A New Subspecies of Wood Rat (Neotoma mexicana) From Colorado


University of Kansas Publications
Museum of Natural History

Volume 5, No. 30, pp. 527-534, 2 figures in text
August 15, 1953

University of Kansas


Editors: E. Raymond Hall, Chairman, A. Byron Leonard,
Robert W. Wilson

Volume 5, No. 30, pp. 527-534, 2 figures in text
August 15, 1953





A New Subspecies of Wood Rat (Neotoma mexicana) from Colorado



Field and museum studies of the wood rats of Colorado have revealed the
existence of an unnamed subspecies of _Neotoma mexicana_ in eastern
Colorado south of the Arkansas River. The characters of the new
subspecies are most distinctive in the northeastern part of its range
near Two Buttes and Higbee. It differs in cranial characters from _N. m.
fallax_ and _N. m. inopinata_ and averages slightly larger, but cannot
be distinguished by coloration of the pelage.

This heretofore undescribed subspecies may be known as:

#Neotoma mexicana scopulorum# subsp. nov.

     _Type._--Mus. Nat. Hist., Univ.
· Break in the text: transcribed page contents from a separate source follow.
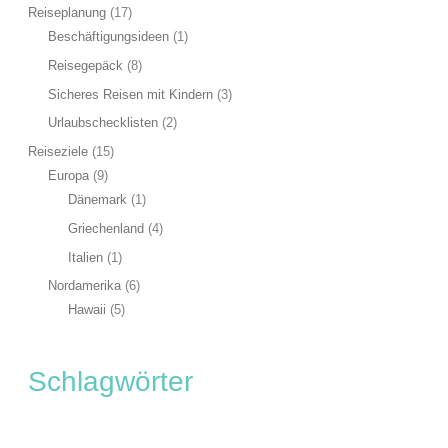
Reiseplanung
(17)
Beschäftigungsideen
(1)
Reisegepäck
(8)
Sicheres Reisen mit Kindern
(3)
Urlaubschecklisten
(2)
Reiseziele
(15)
Europa
(9)
Dänemark
(1)
Griechenland
(4)
Italien
(1)
Nordamerika
(6)
Hawaii
(5)
Schlagwörter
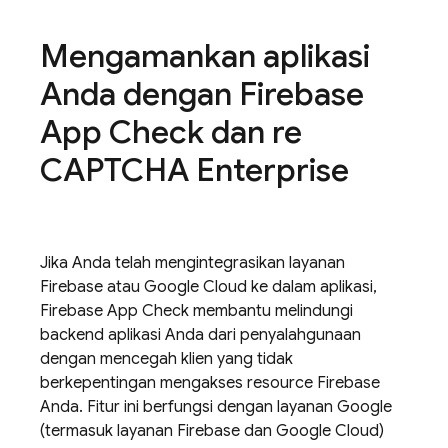
Mengamankan aplikasi
Anda dengan
Firebase
App Check
dan re
CAPTCHA Enterprise
Jika Anda telah mengintegrasikan layanan
Firebase atau Google Cloud ke dalam aplikasi,
Firebase App Check
membantu melindungi
backend aplikasi Anda dari penyalahgunaan
dengan mencegah klien yang tidak
berkepentingan mengakses resource Firebase
Anda. Fitur ini berfungsi dengan layanan Google
(termasuk layanan Firebase dan Google Cloud)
Kansas, No. 37137, old adult
     male, skin and skull; from 37° 47' N, 103° 28' W, three miles
     northwest of Higbee, 4300 feet, Otero County, Colorado;
     trapped 16 May 1950 by R. B. Finley, Jr., original number

     _Range._--Cañons, mesas, and foothills south of the Arkansas
     River, east to Two Buttes, Colorado, and south to Clayton, New
     Mexico. The extent of the range to the southwest in New Mexico
     has not been determined.

     _Diagnosis._--Size large for the species; interorbital
     constriction near middle of frontal rather than anteriorly;
     supraorbital ridges of frontal concave laterally; skull large,
     strongly arched at base of rostrum; rostrum wide; nasals wide
     anteriorly; upper incisors wide, light yellow; molars large,
     tooth-rows long; zygomatic arches wide and heavy;
     interparietal short, wide, and posterior margin straight or
     with a slight posterior median angle.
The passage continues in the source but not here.